The publishing saga continues...
After I wrote my thesis (2nd novel) at Brooklyn College, I was employed at Rutgers teaching creative writing. I loved that job, commuted to New Brunswick and also to the Zen Buddhist Monastery where I had started living part-time. Okay, i had a mad crush on the main monk but it was also something I needed. I had not been able to stop grieving for my sister and all the rest of it. I was sober but life still felt like a burden.

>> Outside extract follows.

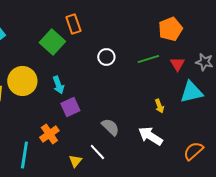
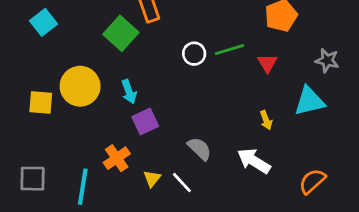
green line: (148, 59) -> (229, 50), moved
red triangle: (177, 64) -> (267, 63), moved
yellow triangle: (75, 161) -> (152, 179), moved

I went for a healing weekend to the monastery with my angry Jewish boyfriend where we had sex in a hot tub which was a very bad thing but I also found myself drawn towards the practice despite the scary Japanese Roshi and all the crazy bowing and kneeling and chanting and sitting. I found peace there but I didn't write. I baked bread, I sat at the foot of my teacher while he played the Zen Flute, I fended off the advances of the prisoner of Zen, a druggie who was sent to the monastery instead of jail. I was happy, I was blank, my posture was great.

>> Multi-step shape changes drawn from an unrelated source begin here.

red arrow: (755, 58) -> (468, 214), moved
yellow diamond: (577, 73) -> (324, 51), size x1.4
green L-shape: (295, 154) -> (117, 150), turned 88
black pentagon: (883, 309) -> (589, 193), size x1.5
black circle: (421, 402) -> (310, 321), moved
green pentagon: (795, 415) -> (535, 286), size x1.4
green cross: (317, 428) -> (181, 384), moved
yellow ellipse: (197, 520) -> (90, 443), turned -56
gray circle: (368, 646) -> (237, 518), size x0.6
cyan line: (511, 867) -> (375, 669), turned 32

Something I realized about attachments and writing was why I left. I could see that my life as a serious Zen student might be incredibly rewarding but I didn't see how I'd manage to write. Conflict is an essential part of my writing practice and conflict was not encouraged in the Zendo. I also felt removed from the world and when I returned to New York while I could see the pain of those around me I felt distant and removed, poor qualities for a writer. I left the Monastery in a wild thunderstorm, driving down the mountain while lightning crashed.
Back in New York I taught a class at the College of New Rochelle in the South Bronx, ten older black women and one young man. They were wonderful students and we had a very good time together discussing essays and writing. The College was in a blighted area of New York. Walking down the streets I felt out of place despite work I had done in Bedford Stuyvesant when I was teaching in Brooklyn.

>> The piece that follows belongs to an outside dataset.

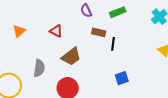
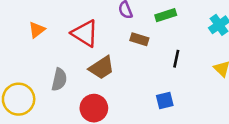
red triangle: (56, 31) -> (85, 33), size x1.6
black line: (113, 44) -> (176, 59), moved

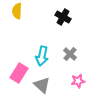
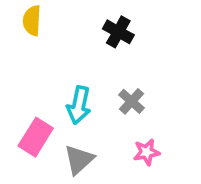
gray triangle: (42, 85) -> (79, 160), turned 36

One afternoon I walked down the main street and heard from the radio that the Rodney King trial had ended with acquitting the white policemen that beat him nearly to death. As I continued to walk, there was a palpable sense of anger in the air. I heard people mutter things as I walked by and then this young African-American man started to follow me muttering "White bitch" under his breath. Just before I was about to ask for help, I felt the arm of someone in mine and looked to see one of my oldest students next to me. She had on an incredible hat.
"Come on, Molly," she said. "We'll do this together." She turned around and spoke to the young man as only a black grandmother could, chastising yet also acknowledging his fury.
"You come here for us," she said to me. "I'm not going to let you be insulted by ignorance."
I got married, pregnant, left New York for London, London for Dallas, Dallas for Chicago. I was called a "trailing spouse" on my husband's visa. Before the engagement, I had gone to the MLA and was flown down to Tallahassee to interview and then I was offered a job as an assistant professor in creative writing. I said no because...I was getting married, pregnant and he made more money. He didn't think commuting was practical and he'd been offered the middle column of the Wall Street Journal (front page). At the time I knew I was saying no to something I would never be offered again.
London was great. I rushed out 7 months pregnant and got a job teaching creative writing at a place called the CITY LIT that had serious students and students who were collecting the dole (unemployment) and could take the class for free. one man only wanted to write about "squirrels". At first I thought he said "girls" which seemed fine but later I realized it was in fact the other thing and that was a little weird. I also met a female movie producer who read my books and hired me to write a treatment and then a first draft for a film she was co-producing with an Irish producer who was responsible for that Indie hit last year called ONCE. I went to our first meeting about a week after Luke was born and his father brought him to the meeting snuggled up in the wraparound baby carrier we used.
"Oh my god," they said, "she's so hormonal."
"Maura Rua" was all about motherhood, Ireland's revolution, betrayal & war. It was about the mother's that gave birth to the soldiers that died. I wrote in a frenzy and they loved it. I wrote massive battle scenes and love scenes and scenes between Maura and her son that made my producers cry. We went to this movie people dinner club called GROUCHO'S and everyone around us was famous. I was told I was going to get rich and famous and asked how I felt.
I felt...dubious. My previous art life had taught me a number of things, mainly that terrible phrase about chicken counting. A few weeks into March, my baby's father asked me if I'd be willing to move to Dallas, Texas so he could become a bureau chief.
"Will I like it there?" I asked him, barely able to take my eyes off the baby.
"No," he said. "You'll hate it. People spend their time watching football, the women are all blond, there's no ocean and people drive everywhere."
"Is it what you want?"
Let me explain. In my life I had never sacrificed anything for a man. I thought this was a good chance to demonstrate my ability to be a wonderful wife, mother and a great writer. The mother part survived Dallas. The rest was buried in loneliness, anger and loss of identity.